(Extracted page text data)
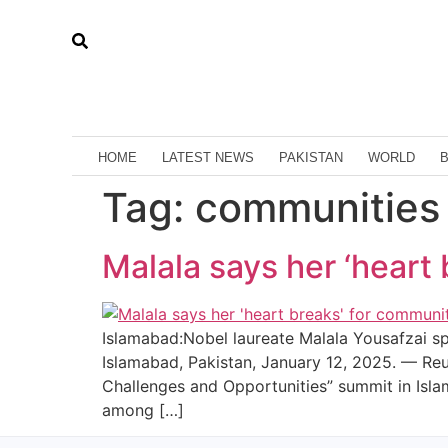
HOME
LATEST NEWS
PAKISTAN
WORLD
Tag:
communities
Malala says her ‘heart 
Islamabad:Nobel laureate Malala Yousafzai s
Islamabad, Pakistan, January 12, 2025. — Reu
Challenges and Opportunities” summit in Isl
among […]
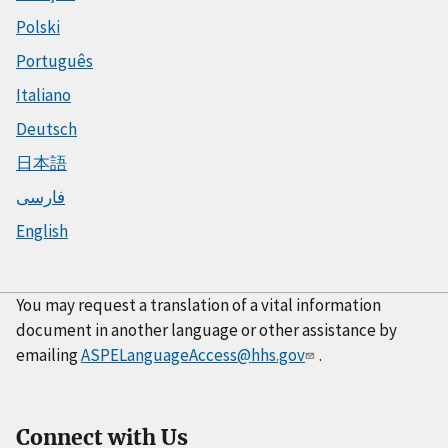
Polski
Português
Italiano
Deutsch
日本語
فارسی
English
You may request a translation of a vital information
document in another language or other assistance by
emailing
ASPELanguageAccess@hhs.gov
.
Connect with Us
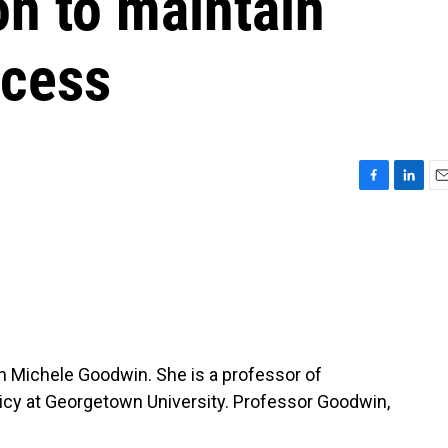
n to maintain
ccess
F
L
E
a
i
m
c
n
a
e
k
i
b
e
l
o
d
o
I
k
n
th Michele Goodwin. She is a professor of
olicy at Georgetown University. Professor Goodwin,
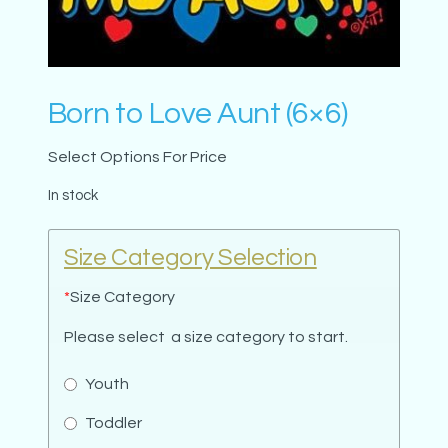
Born to Love Aunt (6×6)
Select Options For Price
In stock
Size Category Selection
*
Size Category
Please select a size category to start.
Youth
Toddler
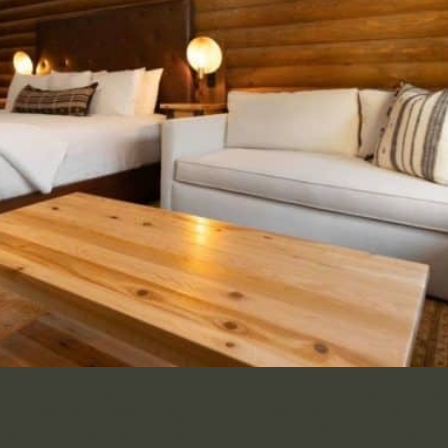
ouble King Sui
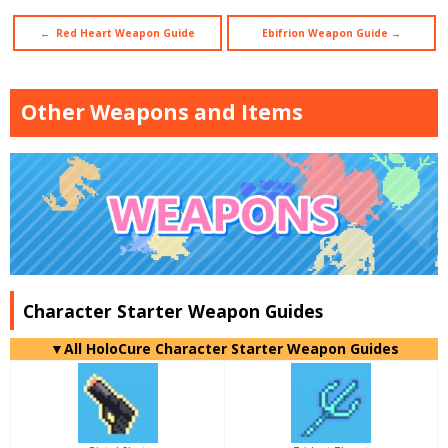
← Red Heart Weapon Guide
Ebifrion Weapon Guide →
Other Weapons and Items
Character Starter Weapon Guides
▼
All
HoloCure Character Starter Weapon Guides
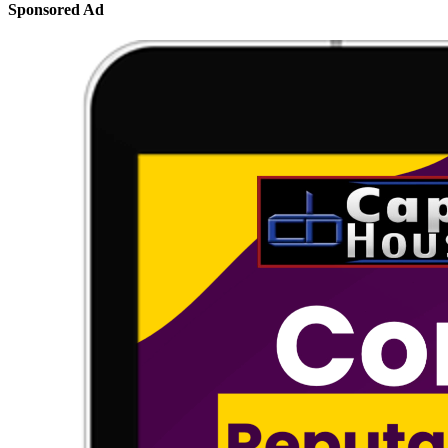
Sponsored Ad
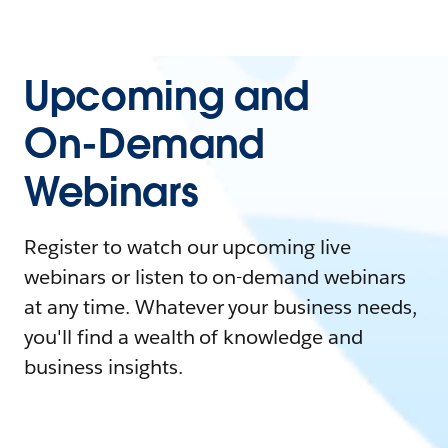
Upcoming and
On-Demand
Webinars
Register to watch our upcoming live
webinars or listen to on-demand webinars
at any time. Whatever your business needs,
you'll find a wealth of knowledge and
business insights.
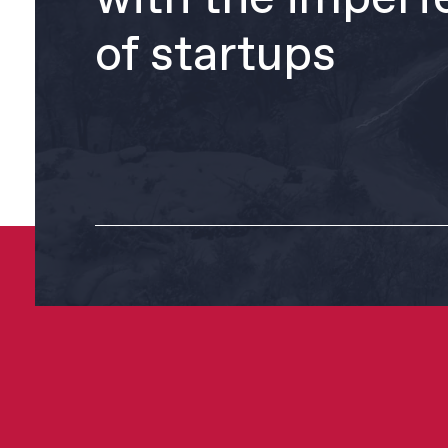
of startups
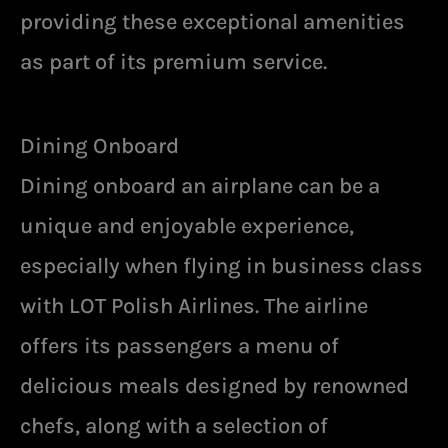
providing these exceptional amenities
as part of its premium service.
Dining Onboard
Dining onboard an airplane can be a
unique and enjoyable experience,
especially when flying in business class
with LOT Polish Airlines. The airline
offers its passengers a menu of
delicious meals designed by renowned
chefs, along with a selection of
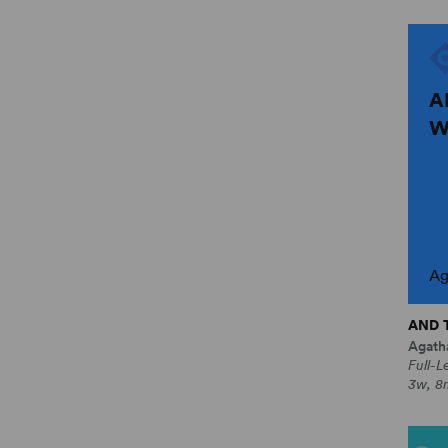
A
W
Ag
AND 
Agatha
Full-L
3w, 8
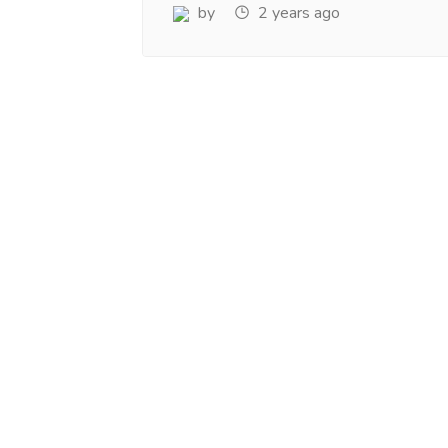
www.salejusthere.com.
Business Destin
by
2 years ago
team of www.sa
Steve Roger
Content Writer
To
Soci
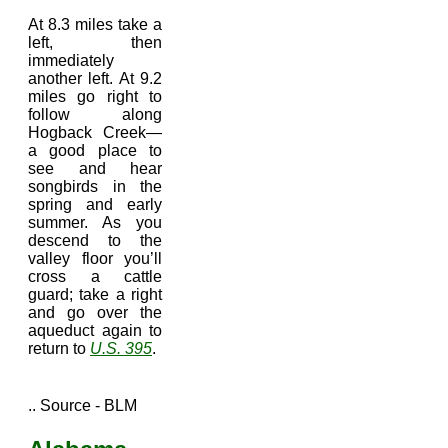
At 8.3 miles take a
left, then
immediately
another left. At 9.2
miles go right to
follow along
Hogback Creek—
a good place to
see and hear
songbirds in the
spring and early
summer. As you
descend to the
valley floor you’ll
cross a cattle
guard; take a right
and go over the
aqueduct again to
return to
U.S. 395
.
.. Source - BLM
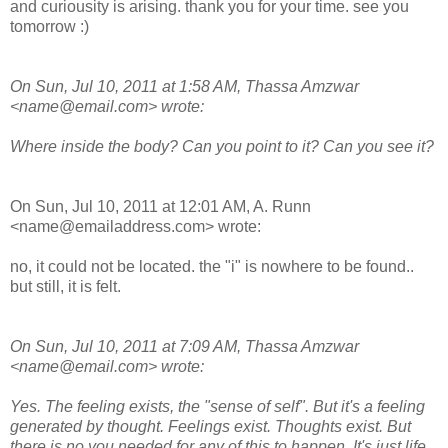
and curiousity is arising. thank you for your time. see you
tomorrow :)
On Sun, Jul 10, 2011 at 1:58 AM, Thassa Amzwar
<name@email.com> wrote:
Where inside the body? Can you point to it? Can you see it?
On Sun, Jul 10, 2011 at 12:01 AM, A. Runn
<name@emailaddress.com> wrote:
no, it could not be located. the "i" is nowhere to be found..
but still, it is felt.
On Sun, Jul 10, 2011 at 7:09 AM, Thassa Amzwar
<name@email.com> wrote:
Yes. The feeling exists, the "sense of self". But it's a feeling
generated by thought. Feelings exist. Thoughts exist. But
there is no you needed for any of this to happen. It's just life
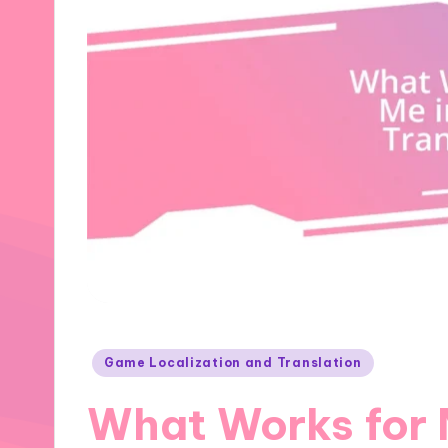
Posted
Game Localization and Translation
in
What Works for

| PROBLEM TO WORK ON |
Give the entries again without a single change, but with no pictures.

| SOLVED EXERCISE |
HOME
LATEST NEWS
PAKISTAN
WORLD
Tag:
communities
Malala says her ‘heart 
Islamabad:Nobel laureate Malala Yousafzai s
Islamabad, Pakistan, January 12, 2025. — Reu
Challenges and Opportunities” summit in Isl
among […]
Polski
Português
Italiano
Deutsch
日本語
فارسی
English
You may request a translation of a vital information
document in another language or other assistance by
emailing
ASPELanguageAccess@hhs.gov
.
Connect with Us
n to maintain
ccess
F
L
E
a
i
m
c
n
a
e
k
i
b
e
l
o
d
o
I
k
n
th Michele Goodwin. She is a professor of
olicy at Georgetown University. Professor Goodwin,
Born to Love Aunt (6×6)
Select Options For Price
In stock
Size Category Selection
*
Size Category
Please select a size category to start.
Youth
Toddler
ouble King Sui
← Red Heart Weapon Guide
Ebifrion Weapon Guide →
Other Weapons and Items
Character Starter Weapon Guides
▼
All
HoloCure Character Starter Weapon Guides
Sponsored Ad
Upcoming and
On-Demand
Webinars
Register to watch our upcoming live
webinars or listen to on-demand webinars
at any time. Whatever your business needs,
you'll find a wealth of knowledge and
business insights.
of startups
providing these exceptional amenities
as part of its premium service.
Dining Onboard
Dining onboard an airplane can be a
unique and enjoyable experience,
especially when flying in business class
with LOT Polish Airlines. The airline
offers its passengers a menu of
delicious meals designed by renowned
chefs, along with a selection of
A
W
Ag
AND 
Agatha
Full-L
3w, 8
www.salejusthere.com.
Business Destin
by
2 years ago
team of www.sa
Steve Roger
Content Writer
To
Soci
At 8.3 miles take a
left, then
immediately
another left. At 9.2
miles go right to
follow along
Hogback Creek—
a good place to
see and hear
songbirds in the
spring and early
summer. As you
descend to the
valley floor you’ll
cross a cattle
guard; take a right
and go over the
aqueduct again to
return to
U.S. 395
.
.. Source - BLM
and curiousity is arising. thank you for your time. see you
tomorrow :)
On Sun, Jul 10, 2011 at 1:58 AM, Thassa Amzwar
<name@email.com> wrote:
Where inside the body? Can you point to it? Can you see it?
On Sun, Jul 10, 2011 at 12:01 AM, A. Runn
<name@emailaddress.com> wrote:
no, it could not be located. the "i" is nowhere to be found..
but still, it is felt.
On Sun, Jul 10, 2011 at 7:09 AM, Thassa Amzwar
<name@email.com> wrote:
Yes. The feeling exists, the "sense of self". But it's a feeling
generated by thought. Feelings exist. Thoughts exist. But
there is no you needed for any of this to happen. It's just life
Posted
Game Localization and Translation
in
What Works for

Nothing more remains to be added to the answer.